EXERCISE = The records below must be reproduced exactly. Strip out the pictures.
━━━━━━━━━━
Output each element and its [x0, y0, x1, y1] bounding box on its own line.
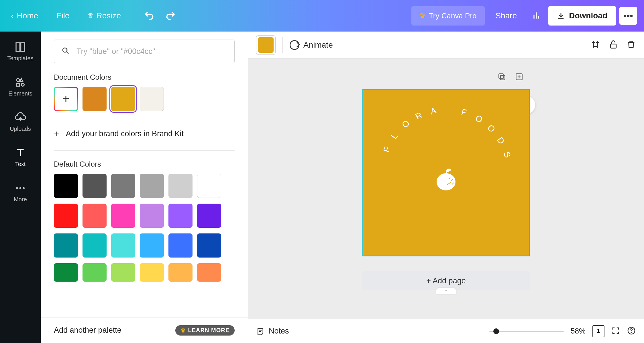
- default-color-swatch[interactable]: [54, 233, 78, 258]
- doc-color-swatch[interactable]: [83, 87, 107, 111]
- default-color-swatch[interactable]: [83, 174, 107, 198]
- add-page-button[interactable]: + Add page: [362, 271, 530, 290]
- download-button[interactable]: Download: [548, 6, 616, 26]
- default-color-swatch[interactable]: [197, 204, 221, 228]
- lock-button[interactable]: [608, 40, 618, 50]
- default-color-swatch[interactable]: [140, 233, 164, 258]
- redo-button[interactable]: [166, 10, 176, 22]
- rail-elements-label: Elements: [8, 90, 32, 97]
- templates-icon: [15, 41, 26, 53]
- default-color-row: [54, 263, 235, 282]
- brand-kit-label: Add your brand colors in Brand Kit: [66, 129, 184, 138]
- default-color-swatch[interactable]: [168, 204, 193, 228]
- rail-templates[interactable]: Templates: [0, 38, 41, 65]
- default-color-swatch[interactable]: [197, 233, 221, 258]
- help-button[interactable]: [627, 326, 636, 336]
- default-color-swatch[interactable]: [168, 233, 193, 258]
- divider: [282, 37, 283, 53]
- rail-more[interactable]: More: [0, 180, 41, 206]
- collapse-handle[interactable]: ⌃: [436, 288, 456, 294]
- default-color-swatch[interactable]: [168, 174, 193, 198]
- add-color-swatch[interactable]: +: [54, 87, 78, 111]
- notes-label: Notes: [269, 327, 289, 336]
- undo-redo-group: [144, 10, 176, 22]
- canvas-toolbar: Animate: [248, 32, 644, 59]
- color-panel: Document Colors + + Add your brand color…: [41, 32, 248, 343]
- default-color-swatch[interactable]: [111, 233, 135, 258]
- curved-brand-text: FLORA FOODS: [403, 116, 489, 162]
- doc-color-swatch[interactable]: [111, 87, 135, 111]
- resize-label: Resize: [96, 11, 121, 20]
- animate-button[interactable]: Animate: [290, 40, 333, 50]
- default-color-swatch[interactable]: [111, 204, 135, 228]
- default-color-swatch[interactable]: [168, 263, 193, 282]
- panel-scroll[interactable]: Document Colors + + Add your brand color…: [41, 32, 248, 317]
- default-color-swatch[interactable]: [54, 174, 78, 198]
- default-color-swatch[interactable]: [140, 263, 164, 282]
- default-color-swatch[interactable]: [83, 204, 107, 228]
- resize-button[interactable]: ♛ Resize: [84, 8, 125, 23]
- svg-rect-11: [500, 75, 505, 80]
- page-indicator[interactable]: 1: [592, 325, 604, 337]
- doc-color-swatch[interactable]: [140, 87, 164, 111]
- plus-icon: +: [54, 128, 60, 139]
- trash-icon: [626, 40, 636, 49]
- add-page-icon-button[interactable]: [515, 72, 524, 82]
- default-color-swatch[interactable]: [54, 204, 78, 228]
- animate-label: Animate: [303, 40, 333, 50]
- undo-button[interactable]: [144, 10, 154, 22]
- help-icon: [627, 326, 636, 335]
- default-color-swatch[interactable]: [197, 174, 221, 198]
- svg-point-6: [19, 187, 21, 189]
- add-palette-button[interactable]: Add another palette: [54, 326, 121, 335]
- share-button[interactable]: Share: [488, 6, 525, 26]
- selected-color-chip: [258, 37, 274, 53]
- elements-icon: [15, 77, 26, 88]
- dots-icon: •••: [623, 11, 633, 21]
- position-icon: [591, 40, 600, 49]
- try-canva-pro-button[interactable]: ♛ Try Canva Pro: [411, 6, 485, 26]
- rail-elements[interactable]: Elements: [0, 74, 41, 100]
- default-color-swatch[interactable]: [111, 263, 135, 282]
- learn-more-button[interactable]: ♛ LEARN MORE: [175, 325, 235, 336]
- svg-rect-0: [16, 43, 20, 51]
- add-page-label: + Add page: [426, 276, 466, 285]
- default-color-swatch[interactable]: [140, 174, 164, 198]
- rail-uploads[interactable]: Uploads: [0, 109, 41, 135]
- position-button[interactable]: [591, 40, 600, 50]
- canvas-page[interactable]: FLORA FOODS: [362, 89, 530, 256]
- divider: [54, 150, 235, 151]
- more-icon: [15, 182, 26, 194]
- file-button[interactable]: File: [52, 8, 73, 23]
- chart-icon: [532, 11, 541, 20]
- default-color-swatch[interactable]: [83, 233, 107, 258]
- default-color-swatch[interactable]: [197, 263, 221, 282]
- text-icon: [15, 147, 26, 159]
- toolbar-right: [591, 40, 636, 50]
- zoom-thumb[interactable]: [493, 328, 499, 334]
- default-color-swatch[interactable]: [140, 204, 164, 228]
- insights-button[interactable]: [528, 8, 545, 24]
- delete-button[interactable]: [626, 40, 636, 50]
- lock-open-icon: [608, 40, 618, 49]
- default-color-swatch[interactable]: [54, 263, 78, 282]
- more-menu-button[interactable]: •••: [619, 7, 637, 25]
- notes-button[interactable]: Notes: [256, 327, 289, 336]
- default-color-swatch[interactable]: [83, 263, 107, 282]
- add-page-icon: [515, 72, 524, 81]
- home-label: Home: [17, 11, 38, 20]
- fullscreen-icon: [611, 326, 620, 335]
- canvas-body[interactable]: FLORA FOODS + Add page ⌃: [248, 59, 644, 319]
- side-rail: Templates Elements Uploads Text More: [0, 32, 41, 343]
- color-search-input[interactable]: [54, 40, 235, 63]
- rail-templates-label: Templates: [7, 55, 33, 62]
- rail-text[interactable]: Text: [0, 144, 41, 170]
- duplicate-page-button[interactable]: [497, 72, 506, 82]
- add-brand-colors[interactable]: + Add your brand colors in Brand Kit: [54, 122, 235, 150]
- try-pro-label: Try Canva Pro: [429, 11, 477, 20]
- default-color-swatch[interactable]: [111, 174, 135, 198]
- fullscreen-button[interactable]: [611, 326, 620, 336]
- home-button[interactable]: ‹ Home: [7, 8, 42, 24]
- zoom-slider[interactable]: [489, 331, 564, 332]
- selected-color-chip-wrap[interactable]: [256, 35, 276, 55]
━━━━━━━━━━
ANSWER BOX =
Output each element and its [x0, y0, x1, y1] bounding box on its own line.
- default-color-swatch[interactable]: [54, 233, 78, 258]
- doc-color-swatch[interactable]: [83, 87, 107, 111]
- default-color-swatch[interactable]: [83, 174, 107, 198]
- add-page-button[interactable]: + Add page: [362, 271, 530, 290]
- download-button[interactable]: Download: [548, 6, 616, 26]
- default-color-swatch[interactable]: [197, 204, 221, 228]
- lock-button[interactable]: [608, 40, 618, 50]
- default-color-swatch[interactable]: [140, 233, 164, 258]
- redo-button[interactable]: [166, 10, 176, 22]
- rail-elements-label: Elements: [8, 90, 32, 97]
- templates-icon: [15, 41, 26, 53]
- default-color-row: [54, 263, 235, 282]
- brand-kit-label: Add your brand colors in Brand Kit: [66, 129, 184, 138]
- default-color-swatch[interactable]: [168, 204, 193, 228]
- rail-templates[interactable]: Templates: [0, 38, 41, 65]
- default-color-swatch[interactable]: [197, 233, 221, 258]
- help-button[interactable]: [627, 326, 636, 336]
- default-color-swatch[interactable]: [168, 233, 193, 258]
- divider: [282, 37, 283, 53]
- rail-more[interactable]: More: [0, 180, 41, 206]
- collapse-handle[interactable]: ⌃: [436, 288, 456, 294]
- default-color-swatch[interactable]: [168, 174, 193, 198]
- add-color-swatch[interactable]: +: [54, 87, 78, 111]
- notes-label: Notes: [269, 327, 289, 336]
- undo-redo-group: [144, 10, 176, 22]
- canvas-toolbar: Animate: [248, 32, 644, 59]
- color-panel: Document Colors + + Add your brand color…: [41, 32, 248, 343]
- default-color-swatch[interactable]: [111, 233, 135, 258]
- curved-brand-text: FLORA FOODS: [403, 116, 489, 162]
- doc-color-swatch[interactable]: [111, 87, 135, 111]
- resize-label: Resize: [96, 11, 121, 20]
- animate-button[interactable]: Animate: [290, 40, 333, 50]
- default-color-swatch[interactable]: [111, 204, 135, 228]
- default-color-swatch[interactable]: [168, 263, 193, 282]
- panel-scroll[interactable]: Document Colors + + Add your brand color…: [41, 32, 248, 317]
- default-color-swatch[interactable]: [54, 174, 78, 198]
- default-color-swatch[interactable]: [140, 263, 164, 282]
- default-color-swatch[interactable]: [83, 204, 107, 228]
- resize-button[interactable]: ♛ Resize: [84, 8, 125, 23]
- svg-rect-11: [500, 75, 505, 80]
- page-indicator[interactable]: 1: [592, 325, 604, 337]
- doc-color-swatch[interactable]: [140, 87, 164, 111]
- plus-icon: +: [54, 128, 60, 139]
- trash-icon: [626, 40, 636, 49]
- add-page-icon-button[interactable]: [515, 72, 524, 82]
- default-color-swatch[interactable]: [54, 204, 78, 228]
- animate-label: Animate: [303, 40, 333, 50]
- undo-button[interactable]: [144, 10, 154, 22]
- help-icon: [627, 326, 636, 335]
- default-color-swatch[interactable]: [197, 174, 221, 198]
- svg-point-6: [19, 187, 21, 189]
- add-palette-button[interactable]: Add another palette: [54, 326, 121, 335]
- share-button[interactable]: Share: [488, 6, 525, 26]
- selected-color-chip: [258, 37, 274, 53]
- elements-icon: [15, 77, 26, 88]
- dots-icon: •••: [623, 11, 633, 21]
- position-icon: [591, 40, 600, 49]
- try-canva-pro-button[interactable]: ♛ Try Canva Pro: [411, 6, 485, 26]
- rail-elements[interactable]: Elements: [0, 74, 41, 100]
- default-color-swatch[interactable]: [111, 263, 135, 282]
- learn-more-button[interactable]: ♛ LEARN MORE: [175, 325, 235, 336]
- svg-rect-0: [16, 43, 20, 51]
- add-page-label: + Add page: [426, 276, 466, 285]
- default-color-swatch[interactable]: [140, 174, 164, 198]
- rail-uploads[interactable]: Uploads: [0, 109, 41, 135]
- position-button[interactable]: [591, 40, 600, 50]
- canvas-page[interactable]: FLORA FOODS: [362, 89, 530, 256]
- divider: [54, 150, 235, 151]
- more-icon: [15, 182, 26, 194]
- file-button[interactable]: File: [52, 8, 73, 23]
- chart-icon: [532, 11, 541, 20]
- default-color-swatch[interactable]: [83, 233, 107, 258]
- default-color-swatch[interactable]: [197, 263, 221, 282]
- text-icon: [15, 147, 26, 159]
- toolbar-right: [591, 40, 636, 50]
- zoom-thumb[interactable]: [493, 328, 499, 334]
- default-color-swatch[interactable]: [140, 204, 164, 228]
- insights-button[interactable]: [528, 8, 545, 24]
- delete-button[interactable]: [626, 40, 636, 50]
- lock-open-icon: [608, 40, 618, 49]
- default-color-swatch[interactable]: [54, 263, 78, 282]
- more-menu-button[interactable]: •••: [619, 7, 637, 25]
- notes-button[interactable]: Notes: [256, 327, 289, 336]
- default-color-swatch[interactable]: [83, 263, 107, 282]
- add-page-icon: [515, 72, 524, 81]
- home-label: Home: [17, 11, 38, 20]
- fullscreen-icon: [611, 326, 620, 335]
- canvas-body[interactable]: FLORA FOODS + Add page ⌃: [248, 59, 644, 319]
- side-rail: Templates Elements Uploads Text More: [0, 32, 41, 343]
- color-search-input[interactable]: [54, 40, 235, 63]
- rail-templates-label: Templates: [7, 55, 33, 62]
- rail-text[interactable]: Text: [0, 144, 41, 170]
- duplicate-page-button[interactable]: [497, 72, 506, 82]
- add-brand-colors[interactable]: + Add your brand colors in Brand Kit: [54, 122, 235, 150]
- try-pro-label: Try Canva Pro: [429, 11, 477, 20]
- default-color-swatch[interactable]: [111, 174, 135, 198]
- fullscreen-button[interactable]: [611, 326, 620, 336]
- home-button[interactable]: ‹ Home: [7, 8, 42, 24]
- zoom-slider[interactable]: [489, 331, 564, 332]
- selected-color-chip-wrap[interactable]: [256, 35, 276, 55]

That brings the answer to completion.